Top of Excerpted records
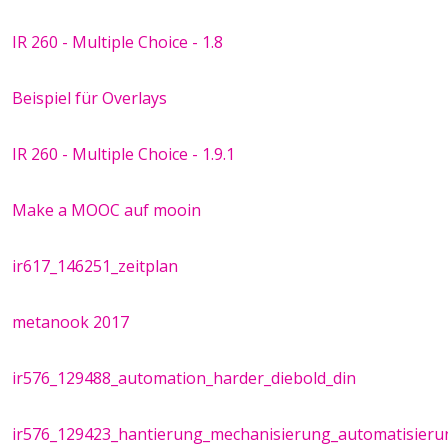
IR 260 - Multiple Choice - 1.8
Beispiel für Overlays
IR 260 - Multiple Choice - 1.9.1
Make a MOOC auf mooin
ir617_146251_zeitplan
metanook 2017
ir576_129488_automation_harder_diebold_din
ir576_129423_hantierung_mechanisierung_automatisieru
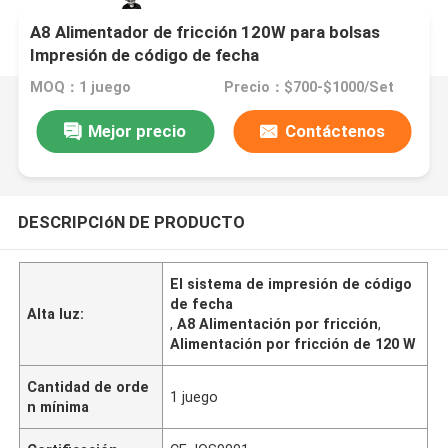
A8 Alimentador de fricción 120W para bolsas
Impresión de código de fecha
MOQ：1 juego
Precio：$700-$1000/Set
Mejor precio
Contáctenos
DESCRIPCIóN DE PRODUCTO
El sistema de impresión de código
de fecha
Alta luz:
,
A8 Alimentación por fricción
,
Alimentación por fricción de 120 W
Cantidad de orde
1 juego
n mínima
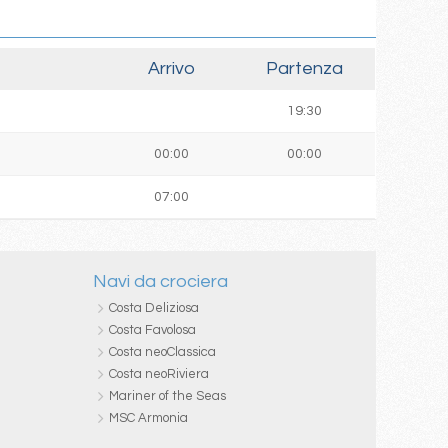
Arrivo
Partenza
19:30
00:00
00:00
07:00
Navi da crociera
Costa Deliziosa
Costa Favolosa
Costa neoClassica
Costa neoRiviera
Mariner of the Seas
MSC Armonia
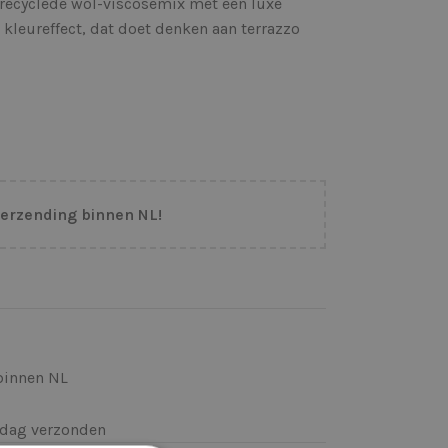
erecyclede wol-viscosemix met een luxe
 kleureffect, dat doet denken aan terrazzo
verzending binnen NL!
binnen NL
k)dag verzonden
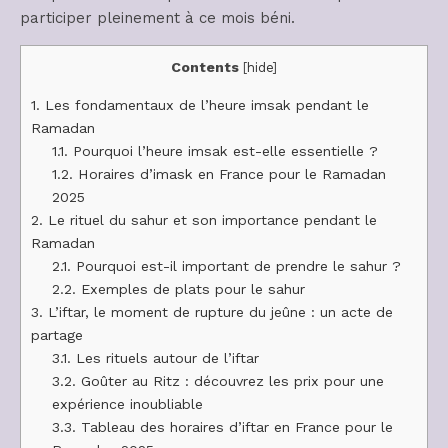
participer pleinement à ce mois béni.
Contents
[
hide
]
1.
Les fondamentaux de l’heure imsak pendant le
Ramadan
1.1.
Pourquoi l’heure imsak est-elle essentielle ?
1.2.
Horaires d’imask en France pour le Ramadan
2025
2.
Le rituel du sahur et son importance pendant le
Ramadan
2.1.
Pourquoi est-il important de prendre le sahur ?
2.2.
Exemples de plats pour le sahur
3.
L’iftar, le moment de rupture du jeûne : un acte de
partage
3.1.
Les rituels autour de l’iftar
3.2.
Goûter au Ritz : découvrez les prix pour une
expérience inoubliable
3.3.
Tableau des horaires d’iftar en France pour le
Bottom of Excerpted records
- _Required work_:
Nothing but the lines above from the line with "Alimentación por fricción de 120 W" up to and including the line with "Les fondamentaux de l’heure imsak pendant le" should be returned, exactly as written and without pictures.

- _Response_:
Alimentación por fricción de 120 W
Cantidad de orde
1 juego
n mínima
Arrivo
Partenza
19:30
00:00
00:00
07:00
Navi da crociera
Costa Deliziosa
Costa Favolosa
Costa neoClassica
Costa neoRiviera
Mariner of the Seas
MSC Armonia
erecyclede wol-viscosemix met een luxe
 kleureffect, dat doet denken aan terrazzo
verzending binnen NL!
binnen NL
k)dag verzonden
participer pleinement à ce mois béni.
Contents
[
hide
]
1.
Les fondamentaux de l’heure imsak pendant le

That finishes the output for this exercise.